The modern Picturesque and techniques of adaptation

If the eighteenth century Picturesque can be regarded as a proprietorial strategy for mediating the visual experience of landscape, then the proliferation and configuration of CCTV systems into webcam networks that imagistically promote iconic city form can be seen as its contemporary counterpart. These pervasive digital systems, in their most voyeuristic and passive form as a new privileged vantage point for the ‘remote’ tourist to view the city, allow civic authorities to curate the visual experience of the contemporary urban landscape.

Yet, unlike the inherent formal stability of the Picturesque, the webcam’s conversion of the real into the virtual provides viewers with a greater facility to adapt and mediate their experience.

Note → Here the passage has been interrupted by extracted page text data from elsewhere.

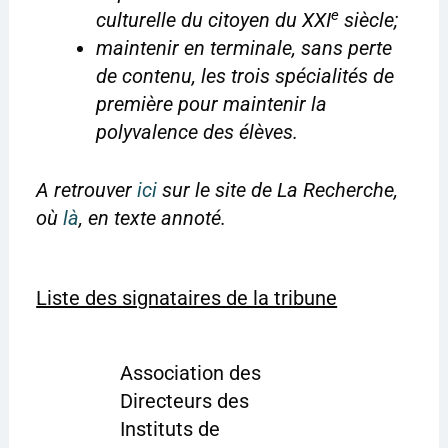
e
culturelle du citoyen du XXI
siècle;
maintenir en terminale, sans perte
de contenu, les trois spécialités de
première pour maintenir la
polyvalence des élèves.
A retrouver
ici
sur le site de La Recherche,
où
là
, en texte annoté.
Liste des signataires de la tribune
Association des
Directeurs des
Instituts de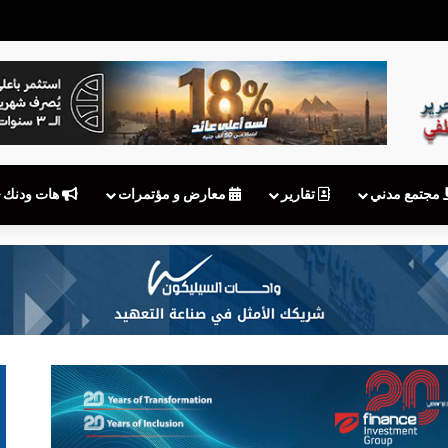
 توقف MyNTRA.. هل يكفي شعار «نقوم بالتحديث»؟
مجتمع مدني
تقارير
معارض و مؤتمرات
هات ودنك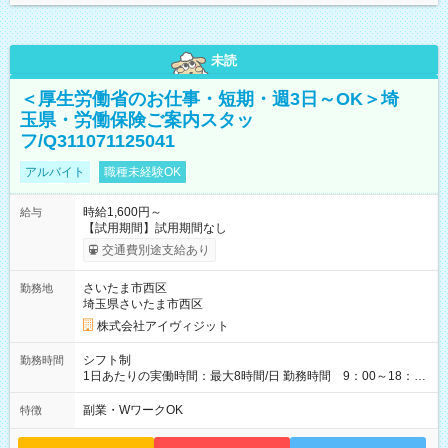
未読
＜厚生労働省のお仕事・短期・週3日～OK＞埼
玉県・労働保険ご案内スタッ
フ/Q311071125041
アルバイト
職種未経験OK
時給1,600円～
給与
【試用期間】試用期間なし
交通費別途支給あり
さいたま市西区
勤務地
埼玉県さいたま市西区
株式会社アイヴィジット
シフト制
勤務時間
1日あたりの実働時間：最大8時間/日 勤務時間 9：00～18：
00(実働8h、休憩1h) 土日祝含む週3日～OK、シフト制 ※もちろ
ん週5日勤務もOK♪ 勤務期間：2026年8月12日～9月9日※リスト
副業・WワークOK
特徴
全件完了で業務終了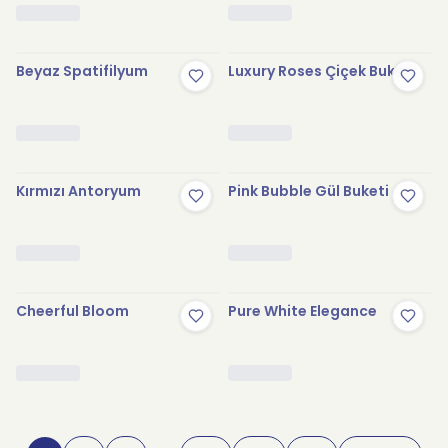
Beyaz Spatifilyum
Luxury Roses Çiçek Buketi
Kırmızı Antoryum
Pink Bubble Gül Buketi
Cheerful Bloom
Pure White Elegance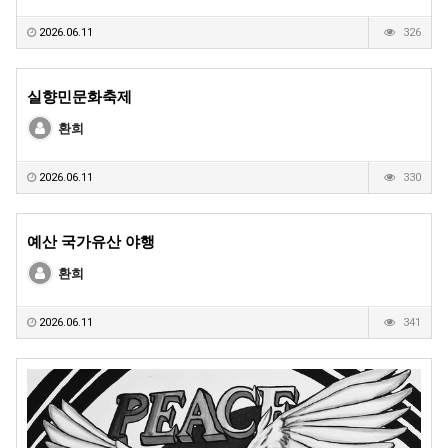
2026.06.11
326
실향민문화축제
환희
2026.06.11
330
예산 국가유산 야행
환희
2026.06.11
341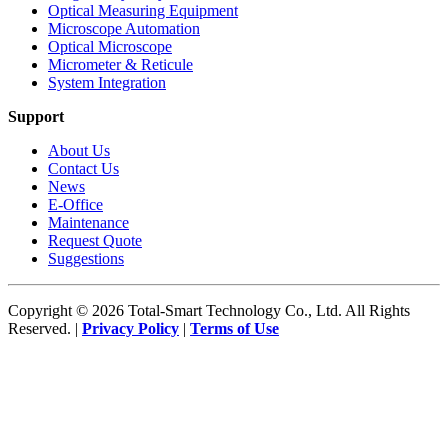
Optical Measuring Equipment
Microscope Automation
Optical Microscope
Micrometer & Reticule
System Integration
Support
About Us
Contact Us
News
E-Office
Maintenance
Request Quote
Suggestions
Copyright © 2026 Total-Smart Technology Co., Ltd. All Rights
Reserved. |
Privacy Policy
|
Terms of Use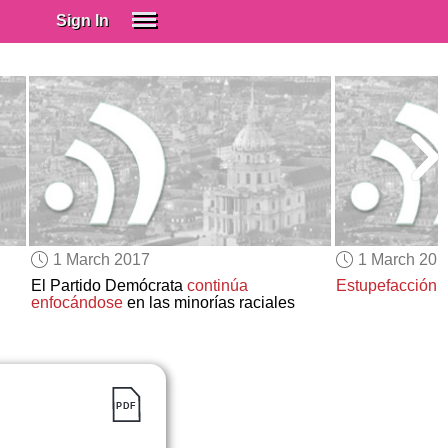
Sign In
SIGN IN
Spanish (Spain)
Spanish (Latino)
SUBSCRIBE
EDUCATIONAL LICENSES
GIFT CARDS
1 March 2017
1 March 201
OTHER LANGUAGES
El Partido Demócrata
continúa
Estupefacción
e
enfocándose
en las minorías raciales
ABOUT US
ADJUST COLORS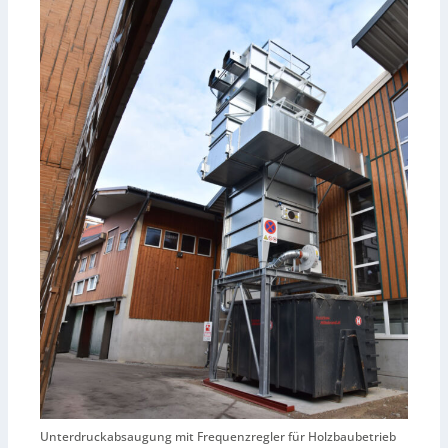
Unterdruckabsaugung mit Frequenzregler für Holzbaubetrieb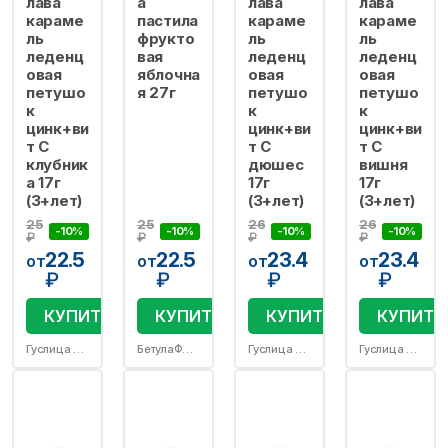
лава
а
лава
лава
караме
пастила
караме
караме
ль
фрукто
ль
ль
леденц
вая
леденц
леденц
овая
яблочна
овая
овая
петушо
я 27г
петушо
петушо
к
к
к
цинк+ви
цинк+ви
цинк+ви
т C
т C
т C
клубник
дюшес
вишня
а 17г
17г
17г
(3+лет)
(3+лет)
(3+лет)
25
25
26
26
-10%
-10%
-10%
-10%
₽
₽
₽
₽
22.5
22.5
23.4
23.4
от
от
от
от
₽
₽
₽
₽
КУПИТЬ
КУПИТЬ
КУПИТЬ
КУПИТЬ
Гуслица ООО
БетулаФарм ООО RU
Гуслица ООО
Гуслица ООО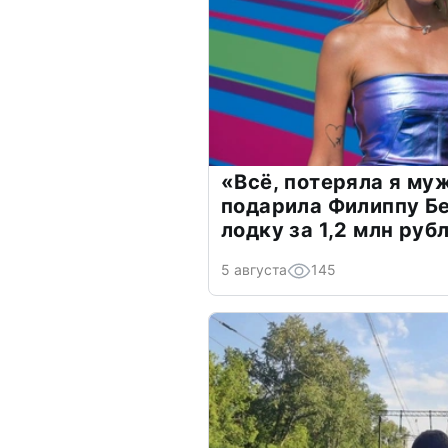
«Всё, потеряла я му
подарила Филиппу Б
лодку за 1,2 млн руб
5 августа
145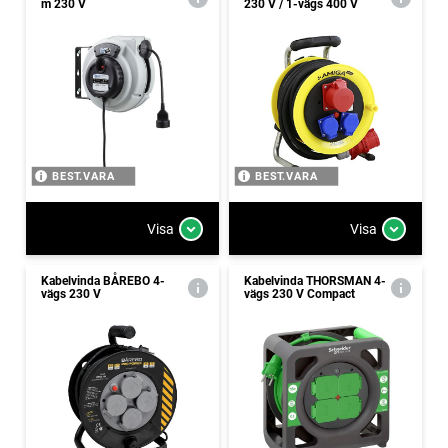
m 230 V
230 V / 1-vägs 400 V
BEST.VARA
BEST.VARA
Visa
Visa
Kabelvinda BÅREBO 4-
Kabelvinda THORSMAN 4-
vägs 230 V
vägs 230 V Compact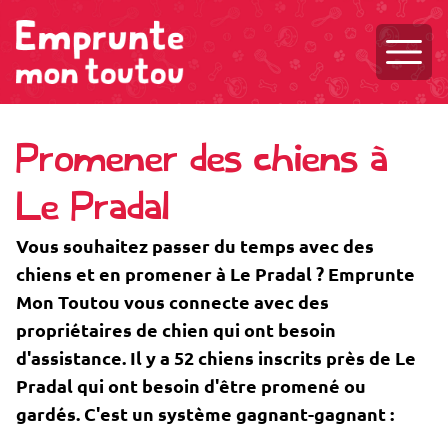
Ouvri
Promener des chiens à
Le Pradal
Vous souhaitez passer du temps avec des
chiens et en promener à Le Pradal ? Emprunte
Mon Toutou vous connecte avec des
propriétaires de chien qui ont besoin
d'assistance. Il y a 52 chiens inscrits près de Le
Pradal qui ont besoin d'être promené ou
gardés. C'est un système gagnant-gagnant :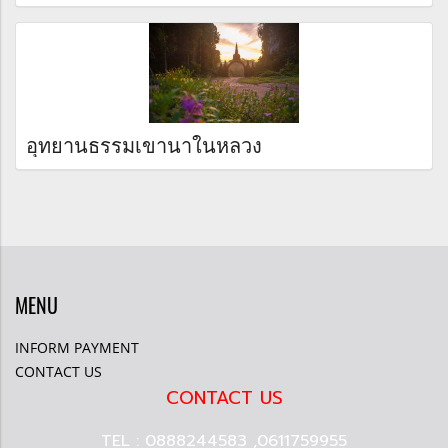
อุทยานธรรมเขานาในหลวง
MENU
INFORM PAYMENT
CONTACT US
CONTACT US
TEL : 0888244583 ,0611759955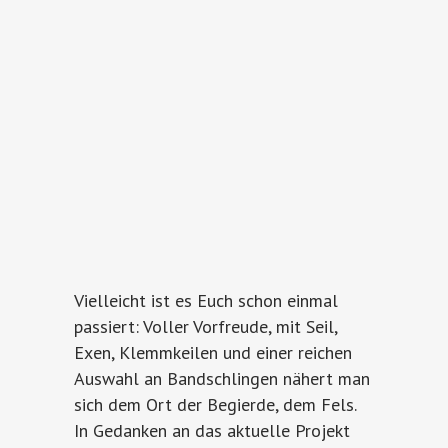
Vielleicht ist es Euch schon einmal
passiert: Voller Vorfreude, mit Seil,
Exen, Klemmkeilen und einer reichen
Auswahl an Bandschlingen nähert man
sich dem Ort der Begierde, dem Fels.
In Gedanken an das aktuelle Projekt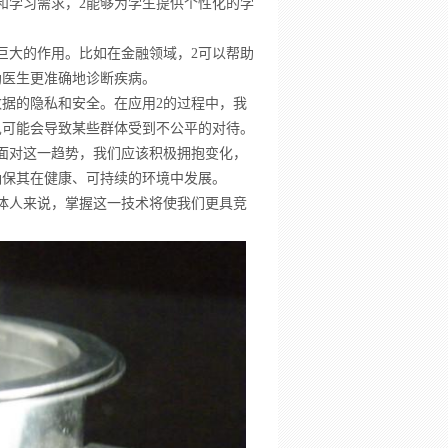
和学习需求，2能够为学生提供个性化的学
巨大的作用。比如在金融领域，2可以帮助
助医生更准确地诊断疾病。
据的隐私和安全。在应用2的过程中，我
见可能会导致某些群体受到不公平的对待。
面对这一趋势，我们应该积极拥抱变化，
确保其在健康、可持续的环境中发展。
体人来说，掌握这一技术将使我们更具竞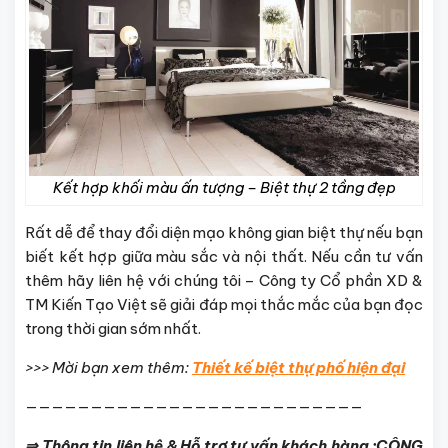
Kết hợp khối màu ấn tượng – Biệt thự 2 tầng đẹp
Rất dễ để thay đổi diện mạo không gian biệt thự nếu bạn
biết kết hợp giữa màu sắc và nội thất. Nếu cần tư vấn
thêm hãy liên hệ với chúng tôi – Công ty Cổ phần XD &
TM Kiến Tạo Việt sẽ giải đáp mọi thắc mắc của bạn đọc
trong thời gian sớm nhất.
>>> Mời bạn xem thêm:
Thiết kế biệt thự phố hiện đại
——————————————————————————
⇒ Thông tin liên hệ & Hỗ trợ tư vấn khách hàng :CÔNG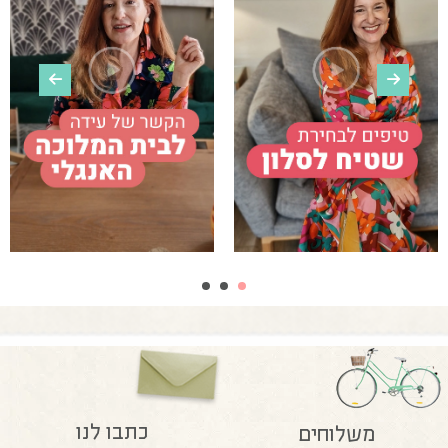
כתבו לנו
משלוחים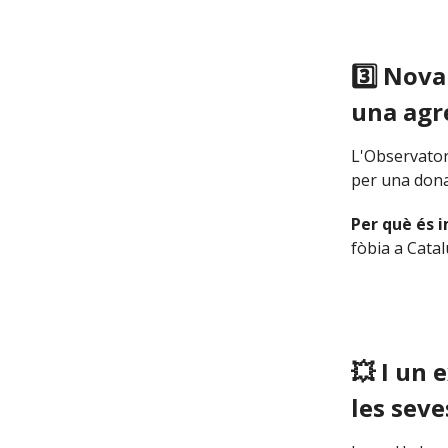
3️⃣ Nov
una agr
L'Observator
per una dona 
Per què és 
fòbia a Catal
💥
I un e
les seve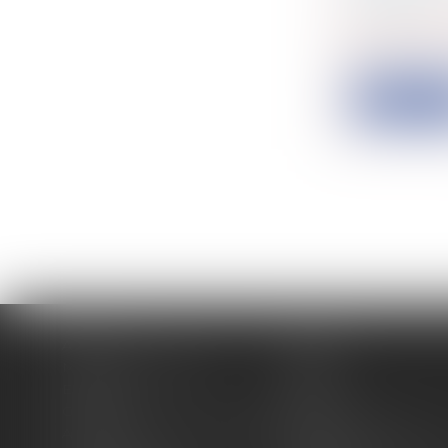
Collectivité
Le 2 juille
d...
Lire la su
Accueil
Cabinet
Membres fondateurs
Équipe
Expertises
Actus
Contact
Eurojuris
Antoinette GACHON NOUGUES
René NOUGUES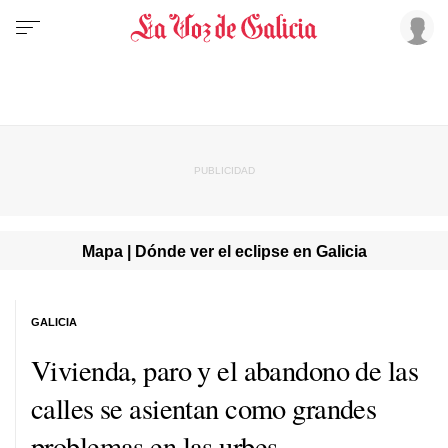
Mapa | Dónde ver el eclipse en Galicia
GALICIA
Vivienda, paro y el abandono de las
calles se asientan como grandes
problemas en las urbes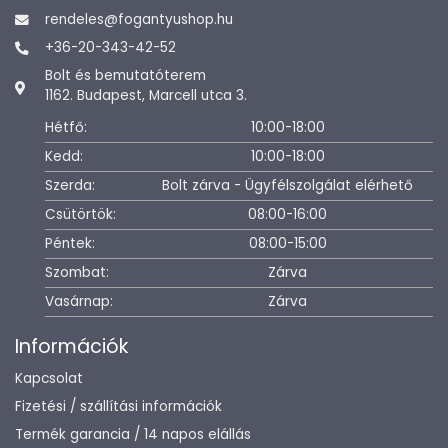
rendeles@fogantyushop.hu
+36-20-343-42-52
Bolt és bemutatóterem
1162. Budapest, Marcell utca 3.
Hétfő:
10:00-18:00
Kedd:
10:00-18:00
Szerda:
Bolt zárva - Ügyfélszolgálat elérhető
Csütörtök:
08:00-16:00
Péntek:
08:00-15:00
Szombat:
Zárva
Vasárnap:
Zárva
Információk
Kapcsolat
Fizetési / szállítási információk
Termék garancia / 14 napos elállás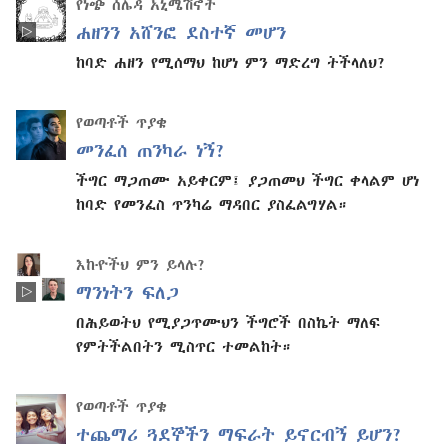
የነጭ ሰሌዳ አኒሜሽኖች
ሐዘንን አሸንፎ ደስተኛ መሆን
ከባድ ሐዘን የሚሰማህ ከሆነ ምን ማድረግ ትችላለህ?
የወጣቶች ጥያቄ
መንፈሰ ጠንካራ ነኝ?
ችግር ማጋጠሙ አይቀርም፤ ያጋጠመህ ችግር ቀላልም ሆነ
ከባድ የመንፈስ ጥንካሬ ማዳበር ያስፈልግሃል።
እኩዮችህ ምን ይላሉ?
ማንነትን ፍለጋ
በሕይወትህ የሚያጋጥሙህን ችግሮች በስኬት ማለፍ
የምትችልበትን ሚስጥር ተመልከት።
የወጣቶች ጥያቄ
ተጨማሪ ጓደኞችን ማፍራት ይኖርብኝ ይሆን?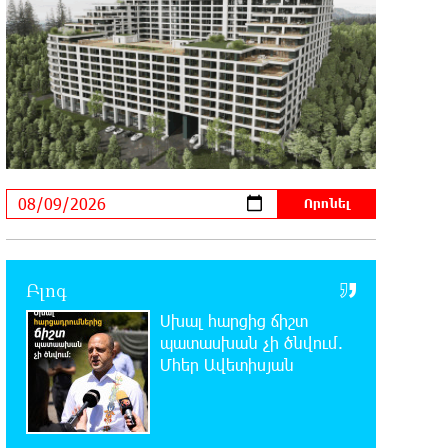
հարյուրավոր հասցեներում լույս չի լինելու
23:01:57 8-08-2026
Ողբերգական դեպք՝ Երևանում․
Կիևյան կամրջի տակ
հայտնաբերվել է տղամարդու մարմին
22:43:21 8-08-2026
Ադրբեջանի Սարով գյուղում տանը
18-ամյա աղջկա դի է
հայտնաբերվել
Բլոգ
22:25:11 8-08-2026
Սխալ հարցից ճիշտ
Հայհիդրոմետի տնօրենը գրել է
պատասխան չի ծնվում.
Մհեր Ավետիսյան
22:07:09 8-08-2026
Արտակարգ դեպք՝ Երևանում․
կոտրել են «Հույս բոլոր մարդկանց»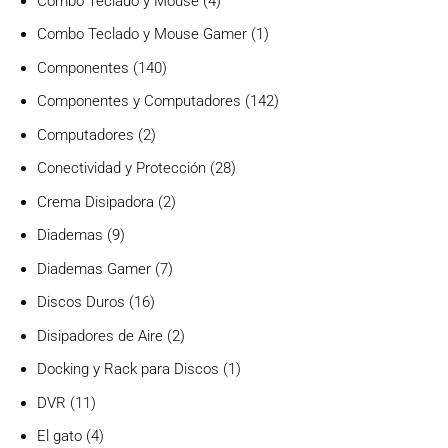
Combo Teclado y Mouse
4
productos
1
Combo Teclado y Mouse Gamer
1
producto
140
Componentes
140
productos
142
Componentes y Computadores
142
productos
2
Computadores
2
productos
28
Conectividad y Protección
28
productos
2
Crema Disipadora
2
productos
9
Diademas
9
productos
7
Diademas Gamer
7
productos
16
Discos Duros
16
productos
2
Disipadores de Aire
2
productos
1
Docking y Rack para Discos
1
producto
11
DVR
11
productos
4
El gato
4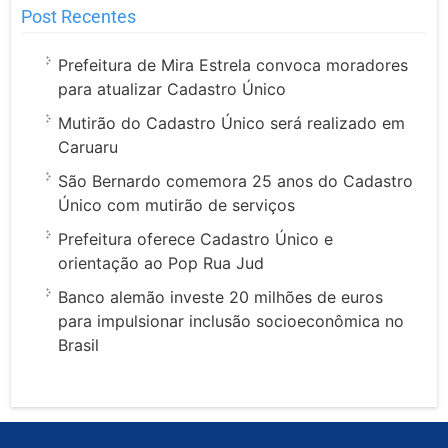
Post Recentes
Prefeitura de Mira Estrela convoca moradores
para atualizar Cadastro Único
Mutirão do Cadastro Único será realizado em
Caruaru
São Bernardo comemora 25 anos do Cadastro
Único com mutirão de serviços
Prefeitura oferece Cadastro Único e
orientação ao Pop Rua Jud
Banco alemão investe 20 milhões de euros
para impulsionar inclusão socioeconômica no
Brasil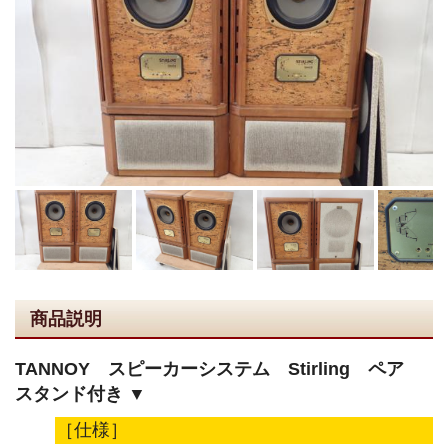
商品説明
TANNOY スピーカーシステム Stirling ペア
スタンド付き ▼
［仕様］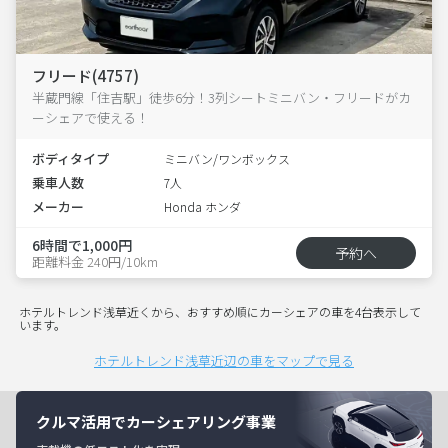
フリード(4757)
半蔵門線「住吉駅」徒歩6分！3列シートミニバン・フリードがカ
ーシェアで使える！
ボディタイプ
ミニバン/ワンボックス
乗車人数
7人
メーカー
Honda ホンダ
6時間で1,000円
予約へ
距離料金 240円/10km
ホテルトレンド浅草近くから、おすすめ順にカーシェアの車を4台表示して
います。
ホテルトレンド浅草近辺の車をマップで見る
クルマ活用でカーシェアリング事業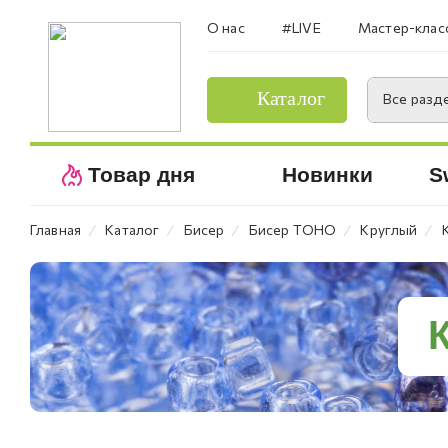
О нас
#LIVE
Мастер-клас
Каталог
Все разд
Товар дня
Новинки
S
⁄
⁄
⁄
⁄
⁄
Главная
Каталог
Бисер
Бисер TOHO
Круглый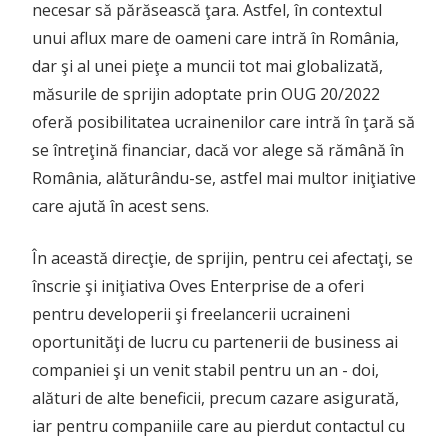
necesar să părăsească ţara. Astfel, în contextul
unui aflux mare de oameni care intră în România,
dar şi al unei pieţe a muncii tot mai globalizată,
măsurile de sprijin adoptate prin OUG 20/2022
oferă posibilitatea ucrainenilor care intră în ţară să
se întreţină financiar, dacă vor alege să rămână în
România, alăturându-se, astfel mai multor iniţiative
care ajută în acest sens.
În această direcţie, de sprijin, pentru cei afectaţi, se
înscrie şi iniţiativa Oves Enterprise de a oferi
pentru developerii şi freelancerii ucraineni
oportunităţi de lucru cu partenerii de business ai
companiei şi un venit stabil pentru un an - doi,
alături de alte beneficii, precum cazare asigurată,
iar pentru companiile care au pierdut contactul cu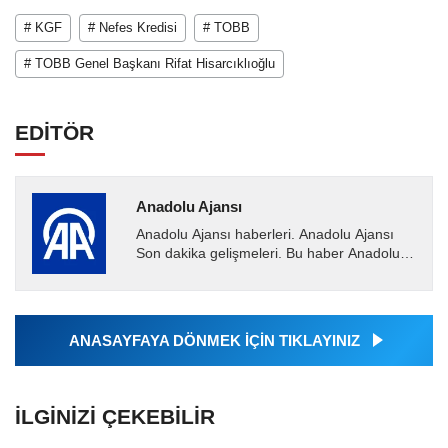
# KGF
# Nefes Kredisi
# TOBB
# TOBB Genel Başkanı Rifat Hisarcıklıoğlu
EDİTÖR
Anadolu Ajansı
Anadolu Ajansı haberleri. Anadolu Ajansı
Son dakika gelişmeleri. Bu haber Anadolu
Ajansı tarafından servis edilmiştir. Anadolu
Ajansı tarafından...
ANASAYFAYA DÖNMEK İÇİN TIKLAYINIZ
İLGINIZI ÇEKEBILIR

More importantly, this digital conversion is able to offer the designer new ways to materialize three-dimensional form. The extended interactive capacity of webcam content, as a digitally manipulated environment, paradoxically subverts the original surveillant role and the more recent promotional aspect of these systems and converts it into one that is qualitative and experiential.

The paper, drawing on recently completed design-orientated research, will discuss how an array of open-source digital softwares has been strategically recruited to process and interpret raw virtual qualitative data from webcam images to generate a formal response to civic space. This digital manipulation of the two-dimensional webcam view, asks the designer to relinquish the images commonly used to substantiate urban form and to respond to duplicate virtual and real-time sites whose coexistence shifts the temporal framework traditionally used to guide formal intervention.

The application of this unprecedented technique reveals an opportunity to reinterpret the paradigm both for our experience of ‘virtual’ and urban space and for material intervention within it.

Bios

Gavin Perin

Gavin Perin is a Lecturer in the Architecture program at the University of Technology, Sydney. Gavin has recently completed a design-based research Masters of Architecture Degree at Royal Melbourne Institute of Technology. This project employs a design-based research methodology to critically explore the issues associated with the generative agency of the figure in the making of architectural and urban form.

Gavin’s main area of academic interest is the role of representation in architecture and the generative and instrumental affect of the forms of representation on design practice and its artefacts. Gavin is also co-director of the Centre for Locative Media Lab at UTS, which is an interdisciplinary research group engaged in theoretical and practice based research exploring the design potential of a range of digital representational tools and techniques.

Linda Matthews

Linda Matthews is undertaking a design-orientated PhD concerned with the development of architecture and urban design methodologies that procedurally utilize the optical logics of digital surveillance systems. The aim of the research is not only to understand how these systems frame and re-present the city but to use these virtual spaces as a source of qualitative and quantitative information sets that can then be digitally reconfigured to generate architectural and urban form. Linda has recently completed her Bachelor of Architecture Degree at UTS where she was awarded the University Medal. She has won a number of significant academic awards including

the prestigious Design Medal from NSW Chapter of the Royal Australian Institute of Architects. She also has a Master’s Degree (M.Arch History and Theory) from the University of NSW.